Die Hoffnung seiner Frau Christel, dass ihr Mann in der neuen Funktion mehr Zeit für die Familie haben würde, hat sich - wenn überhaupt - nur teilweise erfüllt. Heiner Brand reist nicht viel weniger als vorher. Im Juli absolvierte er einen Parforceritt durch die Junioren-EM in der Türkei und die Jugend-EM in Österreich. Während der Olympischen Spiele, wo deutsche Teams fehlen, will er nun etwas kürzertreten. „Da ich jetzt im Juli komplett unterwegs war bei Junioren-EM und Jugend-EM, werde ich ein bisschen ruhig machen.“
Begonnen hatte Brands Aufstieg zur deutschen Handball-Ikone in den 1970er Jahren. Mit dem seinerzeit in Europa dominierenden VfL Gummersbach, den er während seiner Sportlerkarriere nie verlassen hat, gewann er sechs deutsche Meisterschaften, viermal den DHB-Pokal und zweimal den Europacup der Landesmeister, der heute Champions League heißt. Und dann war da natürlich der Triumph bei der WM 1978 in Dänemark, der ihn mit in die Eliteliga des Handballs einreihte.

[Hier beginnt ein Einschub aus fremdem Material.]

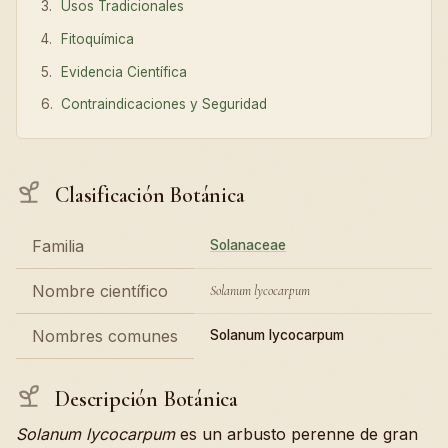
Usos Tradicionales
Fitoquímica
Evidencia Científica
Contraindicaciones y Seguridad
Clasificación Botánica
Familia
Solanaceae
Nombre científico
Solanum lycocarpum
Nombres comunes
Solanum lycocarpum
Descripción Botánica
Solanum lycocarpum
es un arbusto perenne de gran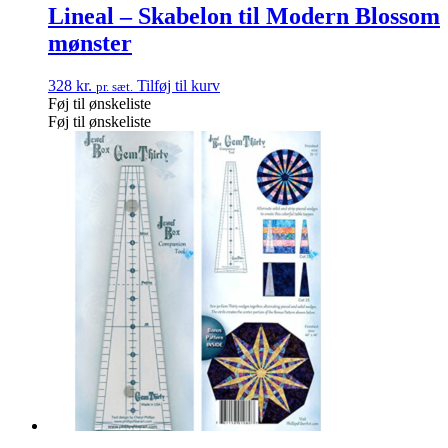
Lineal – Skabelon til Modern Blossom
mønster
328
kr.
Tilføj til kurv
pr. sæt.
Føj til ønskeliste
Føj til ønskeliste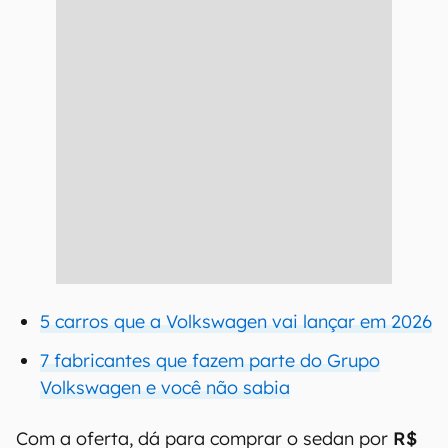
5 carros que a Volkswagen vai lançar em 2026
7 fabricantes que fazem parte do Grupo
Volkswagen e você não sabia
Com a oferta, dá para comprar o sedan por
R$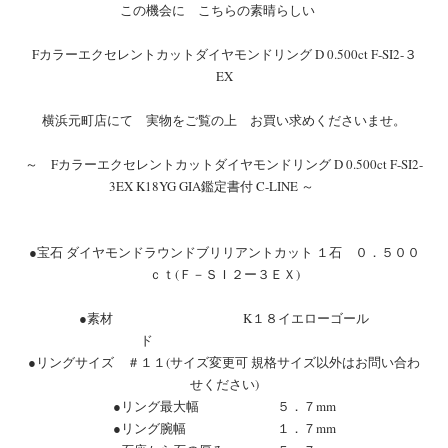
この機会に こちらの素晴らしい
Fカラーエクセレントカットダイヤモンドリング D 0.500ct F-SI2-３
EX
横浜元町店にて 実物をご覧の上 お買い求めくださいませ。
～ Fカラーエクセレントカットダイヤモンドリング D 0.500ct F-SI2-
3EX K18YG GIA鑑定書付 C-LINE ～
●宝石 ダイヤモンドラウンドブリリアントカット １石 ０．５００
ｃｔ(Ｆ－ＳＩ２ー３ＥＸ)
●素材 K１８イエローゴール
ド
●リングサイズ ＃１１(サイズ変更可 規格サイズ以外はお問い合わ
せください)
●リング最大幅 ５．７mm
●リング腕幅 １．７mm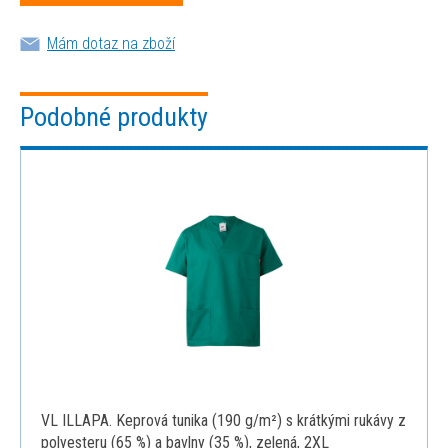
Mám dotaz na zboží
Podobné produkty
VL ILLAPA. Keprová tunika (190 g/m²) s krátkými rukávy z
polyesteru (65 %) a bavlny (35 %), zelená, 2XL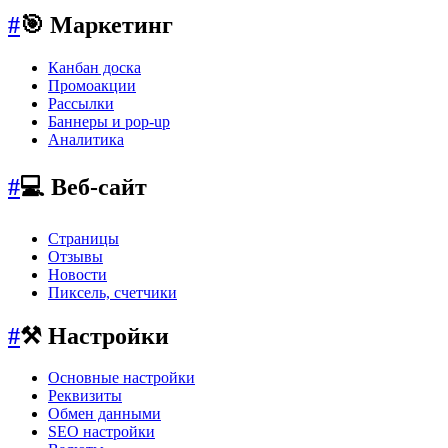
#
🎯 Маркетинг
Канбан доска
Промоакции
Рассылки
Баннеры и pop-up
Аналитика
#
💻 Веб-сайт
Страницы
Отзывы
Новости
Пиксель, счетчики
#
⚒️ Настройки
Основные настройки
Реквизиты
Обмен данными
SEO настройки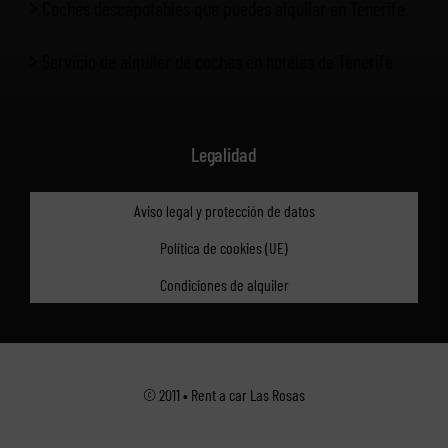
Coches descapotables que puedes alquilar en Tenerife
Servicio de alquiler de coches en hoteles de Tenerife
Legalidad
Aviso legal y protección de datos
Política de cookies (UE)
Condiciones de alquiler
© 2011 • Rent a car Las Rosas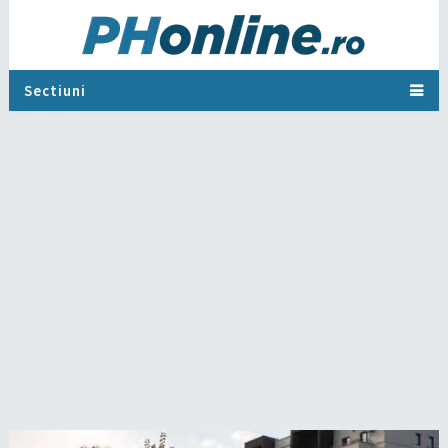
Sectiuni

Auch als Trainer riss die Erfolgsserie nicht ab. Zweimal deutscher Meister mit Gummersbach, einmal mit Wallau-Massenheim, Olympia-Zweiter als Co-Trainer 1984 - und nach seinem Amtsantritt als Bundestrainer 1997 läutete Brand die medaillenträchtigste Zeit im deutschen Männer-Handball ein. Mit der sogenannten goldenen Generation um Stefan Kretzschmar, Christian Schwarzer, Hennig Fritz, Daniel Stephan und Markus Baur heimste Brand EM-Gold 2004, jeweils Silber bei Olympia 2004, der EM 2002 und der WM 2003 ein.
Unvergessen bleibt das Wintermärchen bei der Heim-WM 2007, als 20 000 Fans in der Köln Arena und ein ganzes Land die Brand-Männer feierten, oft mit angeklebten Schnurrbärten. Die Anhänger trugen so dazu bei, dass Brand wegen seines Schnauzers zum Bartträger des Jahres gewählt wurde. Doch nach 2007 blieben die Erfolge aus. Ebenso wie Konsequenzen aus Brands Mahnungen, dass die Bundesliga deutsche Spieler mehr fördern muss.

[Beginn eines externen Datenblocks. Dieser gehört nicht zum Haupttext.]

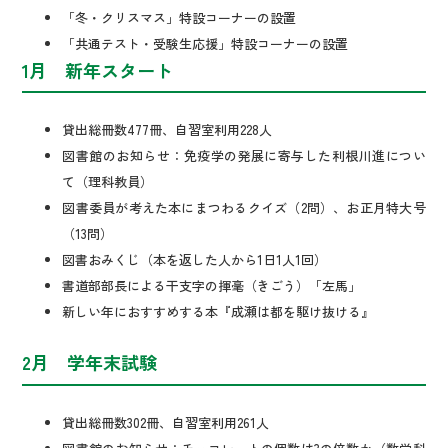
「冬・クリスマス」特設コーナーの設置
「共通テスト・受験生応援」特設コーナーの設置
1月 新年スタート
貸出総冊数477冊、自習室利用228人
図書館のお知らせ：免疫学の発展に寄与した利根川進につい
て（理科教員）
図書委員が考えた本にまつわるクイズ（2問）、お正月特大号
（13問）
図書おみくじ（本を返した人から1日1人1回）
書道部部長による干支字の揮毫（きごう）「左馬」
新しい年におすすめする本『成瀬は都を駆け抜ける』
2月 学年末試験
貸出総冊数302冊、自習室利用261人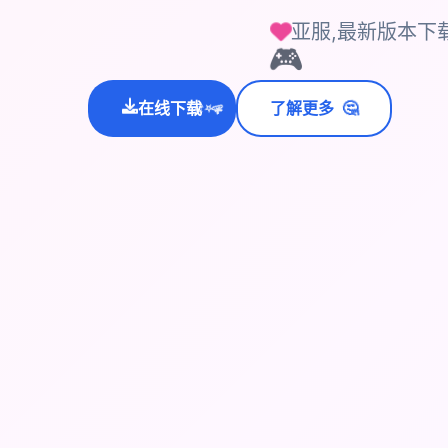
亚服,最新版本下
🎮
🤔
在线下载
了解更多
💫
✨
⭐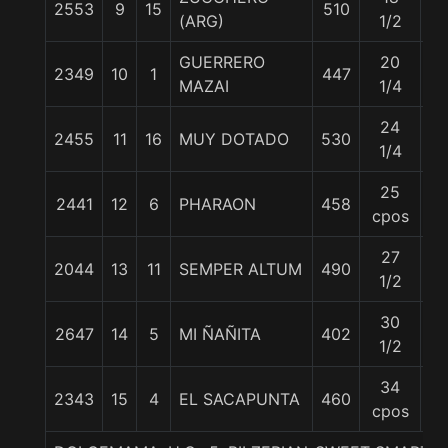
2553
9
15
510
5
(ARG)
1/2
GUERRERO
20
2349
10
1
447
5
MAZAI
1/4
24
2455
11
16
MUY DOTADO
530
5
1/4
25
2441
12
6
PHARAON
458
5
cpos
27
2044
13
11
SEMPER ALTUM
490
5
1/2
30
2647
14
5
MI ÑAÑITA
402
5
1/2
34
2343
15
4
EL SACAPUNTA
460
5
cpos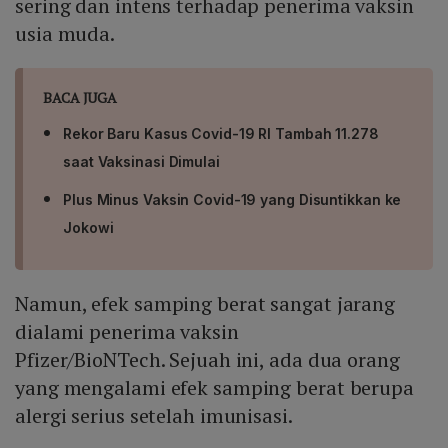
sering dan intens terhadap penerima vaksin
usia muda.
BACA JUGA
Rekor Baru Kasus Covid-19 RI Tambah 11.278
saat Vaksinasi Dimulai
Plus Minus Vaksin Covid-19 yang Disuntikkan ke
Jokowi
Namun, efek samping berat sangat jarang
dialami penerima vaksin
Pfizer/BioNTech. Sejuah ini, ada dua orang
yang mengalami efek samping berat berupa
alergi serius setelah imunisasi.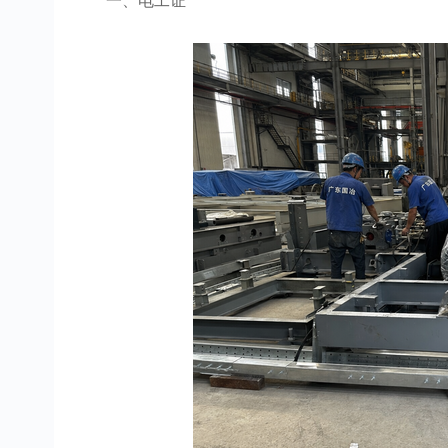
一、电工证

Doch Brand geht es um mehr als nur Sport. Seit vielen Jahren engagiert sich der Gummersbacher für seinen früheren Mitspieler Joachim „Jo“ Deckarm, der 1979 bei einem Handballspiel verunglückte, 132 Tage im Koma lag und seither schwerbehindert ist. Für diesen Einsatz hatte Brand im vorigen Jahr als Erster den Joachim-Deckarm-Preis erhalten.